VSM: The VSM (Vector Space Model) was used to represent cities in terms of their related tags. In the VSM each city is represented by a vector in an n-dimensional space, where n is the number of distinct tags, whose components are weighted according to tag frequency.Of course, as tags which are too popular tend to be more widespread and thus less informative, frequency is normalized using the TF-IDF approach, which normalizes a TF (Term Frequency) with an IDF (Inverse Document Frequency) factor. This takes into account the number of documents containing that term (in our case, the number of cities for whose photos a given tag has been used).
Each user judged one (random) city at a time, for a total of twenty distinct cities. For each of them the user was provided results of the four scoring systems, in the form of four lists containing the top-five related cities. After users’ choice of the similarity system the interface posed two questions in order to (i) assess the confidence level of the respondent within the association made (measured on a 1-5 Likert Scale) and assess the willingness of the respondent to recommend the selected cities belonging to the chosen system to someone that visited the main city.In the front end the sections spaces have been allocated to: (1) information about the place taken from Yahoo! GeoPlanet (http://developer.yahoo.com/geo/geoplanet/), which was also used to disambiguate the given city from its homonyms (e.g. in the case or Rome it is possible to have a conflict between Rome in Italy and Rome in Georgia); (2) Map from Yahoo! maps; (3) Instruction on how to complete the survey (a redundancy with the first part of the survey was desired because every users was asked to complete 15 cities); (4) the four systems to be rated (differently from previous experiences the font size was formatted in the same way in order not to influence responders). Since the similarity between two places is based on the similarity of their tag descriptions, users had the possibility to check the tags in common between two cities simply clicking on the name of the city. This is clearly a simplification, as the adopted similarity metrics were not based on a simple term match. It was considered useful to provide a rough idea of why two cities had been considered similar.

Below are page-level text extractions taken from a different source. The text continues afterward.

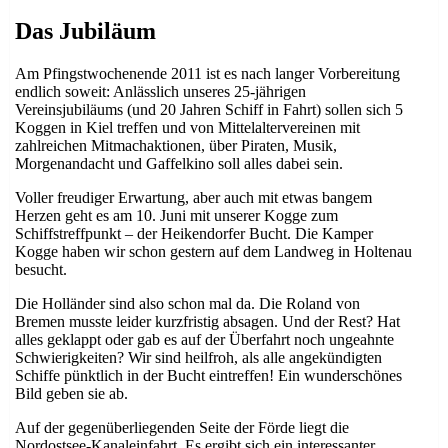
am
Das Jubiläum
Am Pfingstwochenende 2011 ist es nach langer Vorbereitung
endlich soweit: Anlässlich unseres 25-jährigen
Vereinsjubiläums (und 20 Jahren Schiff in Fahrt) sollen sich 5
Koggen in Kiel treffen und von Mittelaltervereinen mit
zahlreichen Mitmachaktionen, über Piraten, Musik,
Morgenandacht und Gaffelkino soll alles dabei sein.
Voller freudiger Erwartung, aber auch mit etwas bangem
Herzen geht es am 10. Juni mit unserer Kogge zum
Schiffstreffpunkt – der Heikendorfer Bucht. Die Kamper
Kogge haben wir schon gestern auf dem Landweg in Holtenau
besucht.
Die Holländer sind also schon mal da. Die Roland von
Bremen musste leider kurzfristig absagen. Und der Rest? Hat
alles geklappt oder gab es auf der Überfahrt noch ungeahnte
Schwierigkeiten? Wir sind heilfroh, als alle angekündigten
Schiffe pünktlich in der Bucht eintreffen! Ein wunderschönes
Bild geben sie ab.
Auf der gegenüberliegenden Seite der Förde liegt die
Nordostsee-Kanaleinfahrt. Es ergibt sich ein interessanter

The best system according to users (Figure 2) is system C (n=92 preferences). System C was the random dataset based on picture information (IDFP). Then system B (n=66 preferences) the random dataset, standard IDF along with System D (n=63 preferences) the random dataset based on picture users (IDFU). The last system was system A (n=53 preferences) created with knowledge gathered by the Top100 dataset. Non valid answers (N) were only 22.37,5 % of the choices have been given with an high or fairly good degree of confidence (Likert scale 4 and 5) , while 34,8% of the choices have been selected with a low or fairly low degree of confidence (Likert scale 1 and 2).
Furthermore, it was asked to the users if they were willing to recommend the selected cities within the selected system to someone that visited the main city: what is noticeable is that aggregating the average, fairly good and high degree of choice confidence (Likert scale values 3, 4 and 5 – 65,2% of the observations) it is possible to define a degree of recommendation of 56.7% (Figure 3).